There was a time when I would do some form of crafting every day. My go to crafts used to be crochet or scrapbooking. The past 18 months/2 years these has all changed. Life just got hectic and my health deteriorated. By the time I got home from work and did all the little jobs that needed doing I was just too physically and mentally worn out to do anything but go to bed. Having chronic pain from fibromyalgia had a huge impact on my life. I needed to rest and physically prepare my body for the next day. The spoon theory is a great way of explaining things.
The theory is that you have a set amount of spoons each day before your body says no, no I can’t do any more. Lets say you have 25 spoons each day. Everything you do requires a set amount of spoons. For example, getting up, showering and dressing requires 3 spoons worth of exertion, Going to the shops would require 10 spoons. This would leave you with 7 spoons to do anything else you wanted to do that day. The spoon theory would allocate spoons to everything you do. You would therefore need spoons to make a meal, get undressed at night, walking up & down the stairs, participating in hobbies and going places.
It’s hard to believe but just sitting and participating in a hobby can have an effect on your energy levels. I so miss scrapbooking. It really is an age since I did any. I’ve certainly not done any crafting since we moved back to The Midlands earlier this year. I miss sitting down and having time to just relax. Time to just forget about all the stresses going on. Time to just be me. I know that I need to get back to doing something for me but my issue is finding time. Finding the energy after a day at work and after doing everything else that needs doing to just sit and enjoy doing a hobby. Instead I go to bed and collapse. Having insomnia I don’t tend to sleep but I just have no energy to enjoy participating in something I used to enjoy.
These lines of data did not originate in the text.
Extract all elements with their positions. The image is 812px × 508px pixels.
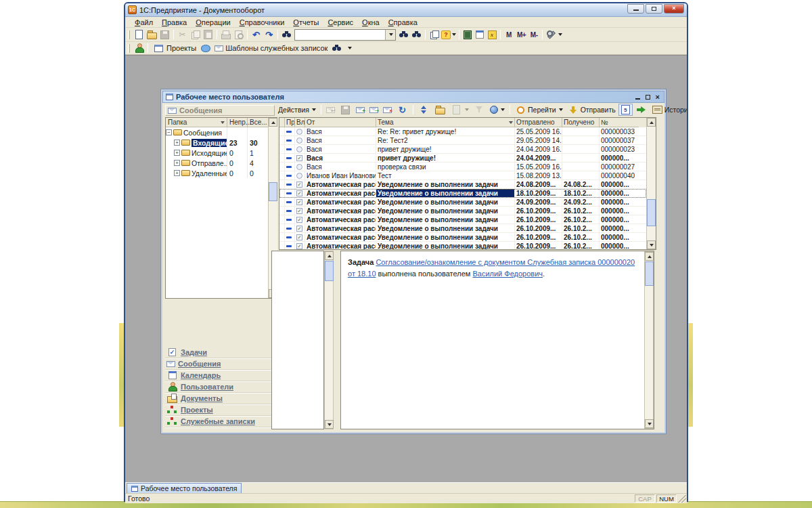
discussion-button[interactable] bbox=[199, 42, 212, 54]
history-button[interactable]: История bbox=[650, 104, 687, 116]
memory-m-minus-button[interactable]: M- bbox=[528, 28, 540, 41]
nav-users[interactable]: Пользователи bbox=[165, 381, 276, 393]
message-row-unread[interactable]: Автоматическая расс...Уведомление о выпо… bbox=[279, 180, 646, 189]
column-subject[interactable]: Тема bbox=[376, 118, 515, 127]
menu-windows[interactable]: Окна bbox=[358, 18, 384, 27]
scroll-up-button[interactable] bbox=[269, 118, 277, 127]
new-document-button[interactable] bbox=[133, 28, 145, 41]
toolbar-options-button[interactable] bbox=[343, 42, 355, 54]
nav-messages[interactable]: Сообщения bbox=[165, 358, 276, 370]
tree-row-inbox[interactable]: +Входящие 23 30 bbox=[166, 137, 268, 148]
tree-row-outbox[interactable]: +Исходящие 0 1 bbox=[166, 148, 268, 158]
scroll-down-button[interactable] bbox=[325, 420, 334, 429]
tree-row-messages[interactable]: −Сообщения bbox=[166, 127, 268, 137]
find-next-button[interactable] bbox=[397, 28, 410, 41]
filter-button[interactable] bbox=[472, 104, 487, 116]
folders-button[interactable] bbox=[432, 104, 448, 116]
menu-catalogs[interactable]: Справочники bbox=[235, 18, 289, 27]
tree-column-unread[interactable]: Непр... bbox=[227, 118, 248, 127]
calculator-button[interactable] bbox=[461, 28, 474, 41]
expand-icon[interactable]: + bbox=[174, 150, 180, 156]
tree-row-sent[interactable]: +Отправле... 0 4 bbox=[166, 158, 268, 168]
scroll-up-button[interactable] bbox=[325, 251, 334, 260]
find-prev-button[interactable] bbox=[410, 28, 423, 41]
actions-menu-button[interactable]: Действия bbox=[276, 104, 318, 116]
scrollbar-thumb[interactable] bbox=[325, 261, 334, 281]
send-button[interactable]: Отправить bbox=[566, 104, 618, 116]
new-message-button[interactable]: + bbox=[354, 104, 367, 116]
nav-documents[interactable]: Документы bbox=[165, 393, 276, 404]
message-row[interactable]: Васяпривет дружище!24.04.2009 16..000000… bbox=[279, 145, 646, 154]
scroll-down-button[interactable] bbox=[645, 419, 654, 428]
inner-minimize-button[interactable] bbox=[635, 98, 640, 100]
scroll-up-button[interactable] bbox=[645, 252, 654, 261]
column-sent[interactable]: Отправлено bbox=[515, 118, 562, 127]
save-button[interactable] bbox=[158, 28, 171, 41]
help-button[interactable] bbox=[441, 28, 457, 41]
user-link[interactable]: Василий Федорович bbox=[472, 270, 543, 278]
message-row-unread[interactable]: Автоматическая расс...Уведомление о выпо… bbox=[279, 224, 646, 233]
print-preview-button[interactable] bbox=[232, 28, 245, 41]
scrollbar-thumb[interactable] bbox=[645, 261, 654, 286]
schedule-button[interactable]: 5 bbox=[618, 104, 633, 116]
messages-scrollbar[interactable] bbox=[646, 118, 656, 249]
memo-templates-button[interactable]: Шаблоны служебных записок bbox=[212, 43, 330, 54]
message-row-unread[interactable]: Автоматическая расс...Уведомление о выпо… bbox=[279, 215, 646, 224]
delete-message-button[interactable]: × bbox=[381, 104, 394, 116]
go-to-button[interactable]: Перейти bbox=[513, 104, 565, 116]
tree-column-all[interactable]: Все... bbox=[248, 118, 268, 127]
copy-button[interactable] bbox=[189, 28, 202, 41]
output-list-button[interactable] bbox=[449, 104, 471, 116]
execute-button[interactable] bbox=[633, 104, 649, 116]
message-row[interactable]: Иванов Иван ИвановичТест15.08.2009 13..0… bbox=[279, 171, 646, 180]
calendar-button[interactable] bbox=[474, 28, 486, 41]
column-received[interactable]: Получено bbox=[562, 118, 600, 127]
paste-button[interactable] bbox=[202, 28, 215, 41]
formula-button[interactable] bbox=[486, 28, 498, 41]
minimize-button[interactable] bbox=[627, 4, 644, 14]
menu-service[interactable]: Сервис bbox=[323, 18, 357, 27]
preview-scrollbar[interactable] bbox=[644, 251, 654, 429]
refresh-button[interactable] bbox=[394, 104, 410, 116]
menu-file[interactable]: Файл bbox=[131, 18, 157, 27]
message-row-unread[interactable]: Васяпривет дружище!24.04.2009...000000..… bbox=[279, 154, 646, 163]
cut-button[interactable] bbox=[176, 28, 189, 41]
projects-button[interactable]: Проекты bbox=[150, 43, 199, 54]
collapse-icon[interactable]: − bbox=[166, 129, 172, 135]
menu-reports[interactable]: Отчеты bbox=[289, 18, 323, 27]
message-row[interactable]: ВасяRe: Re: привет дружище!25.05.2009 16… bbox=[279, 127, 646, 136]
user-workspace-button[interactable] bbox=[133, 42, 145, 54]
message-row-unread[interactable]: Автоматическая расс...Уведомление о выпо… bbox=[279, 242, 646, 249]
expand-icon[interactable]: + bbox=[174, 170, 180, 176]
message-row[interactable]: ВасяRe: Тест229.05.2009 14..000000037 bbox=[279, 136, 646, 145]
resize-grip[interactable] bbox=[678, 494, 686, 503]
forward-button[interactable]: ➝ bbox=[367, 104, 380, 116]
open-button[interactable] bbox=[145, 28, 158, 41]
copy-list-button[interactable] bbox=[428, 28, 441, 41]
tree-row-deleted[interactable]: +Удаленные 0 0 bbox=[166, 168, 268, 178]
toolbar-grip[interactable] bbox=[128, 44, 130, 53]
message-row-selected[interactable]: Автоматическая расс...Уведомление о выпо… bbox=[279, 189, 646, 198]
save-message-button[interactable] bbox=[338, 104, 353, 116]
maximize-button[interactable] bbox=[646, 4, 662, 14]
scrollbar-thumb[interactable] bbox=[269, 182, 277, 201]
column-number[interactable]: № bbox=[600, 118, 639, 127]
column-attachment[interactable]: Вл... bbox=[295, 118, 305, 127]
memory-m-plus-button[interactable]: M+ bbox=[515, 28, 528, 41]
scroll-down-button[interactable] bbox=[647, 240, 656, 249]
message-row[interactable]: Васяпроверка связи15.05.2009 16..0000000… bbox=[279, 163, 646, 171]
inner-close-button[interactable]: × bbox=[656, 93, 660, 101]
reply-button[interactable]: ↩ bbox=[324, 104, 337, 116]
toolbar-find-button[interactable] bbox=[330, 42, 343, 54]
messages-panel-header[interactable]: Сообщения bbox=[165, 105, 275, 116]
attachments-scrollbar[interactable] bbox=[324, 251, 334, 429]
scroll-up-button[interactable] bbox=[647, 118, 656, 127]
nav-projects[interactable]: Проекты bbox=[165, 404, 276, 416]
print-button[interactable] bbox=[219, 28, 232, 41]
find-button[interactable] bbox=[280, 28, 293, 41]
toolbar-grip[interactable] bbox=[128, 30, 130, 39]
settings-button[interactable] bbox=[488, 104, 507, 116]
memory-m-button[interactable]: M bbox=[503, 28, 515, 41]
redo-button[interactable] bbox=[263, 28, 275, 41]
menu-operations[interactable]: Операции bbox=[191, 18, 234, 27]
Here is my question. Should I give up on something I enjoy because my body has decided to give up on me? There is so much going on in my life at the moment that I know that I can’t give up anything that is currently using up my spoon allowance. Fibromyalgia has meant that I have so much energy. Its not a case of going over my spoon allowance. All that happens is I have borrowed the next days spoons. This means I have less energy to partake in life. Sadly you can’t really carry many spoons over to the next day. You can’t store them up for future use. Wouldn’t life be great if you could.
Do you have a chronic illness that stops you doing things you enjoy? Have you heard of the spoon theory before?